Perante esta prova de coragem, que me faz sentir orgulhoso de dividir com os gregos o estatuto de ‘europeu’, os líderes da Europa têm de abrir os olhos. Uma coisa é isolar um governo. Outra é isolar um povo. É verdade que se cederem à Grécia estarão a dar um exemplo a outros insurrectos. Um excelente exemplo, por sinal: de que vale a pena continuar a acreditar que o nosso voto e a nossa opinião valem para alguma coisa. Mas se apertarem ainda mais o cerco podem conseguir o efeito contrário: aumentar ainda mais, noutros países, os sentimentos antieuropeístas. Os gregos deram um exemplo de coragem. Veremos se os líderes europeus sabem estar à altura.

Um pensamento sobre “O dia do Não

  1. Chamar a uma farsa de democracia, não consigo concordar.

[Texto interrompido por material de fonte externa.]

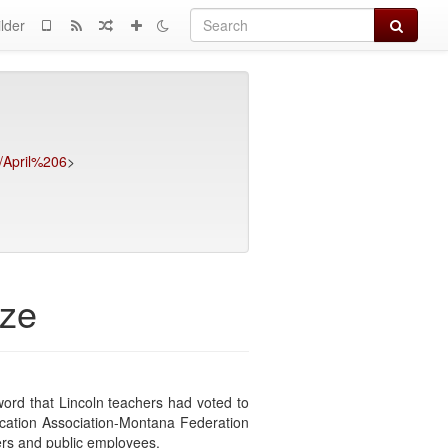
Search
lder
6/April%206
>
ize
ord that Lincoln teachers had voted to
ducation Association-Montana Federation
rs and public employees.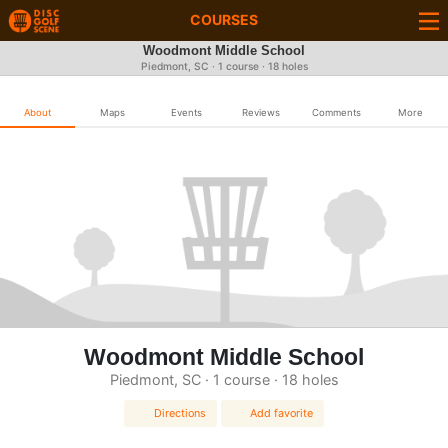
COURSES
Woodmont Middle School
Piedmont, SC · 1 course · 18 holes
About
Maps
Events
Reviews
Comments
More
Woodmont Middle School
Piedmont, SC · 1 course · 18 holes
Directions
Add favorite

Se fizessem a mesma pergunta do plebiscito, aos alemães daria um resultado oposto e não menos democrático; a razão presumo é que os alemaes se sentem como os pagadores do alivio de austeridade que os gregos compreensivelmente votaram.
    Sinto que sofismas e pseudo verdades democraticas são derrotas para todos os que querem a UE e a sua evolução. Estas vitorias de garotada que vê a politica pelos manuais altamente intelectuais dos geostartegas de pacotilha acho que ajudam a morrer a insipiente solidariedade na UE; e com ela poderá ir tambem a união.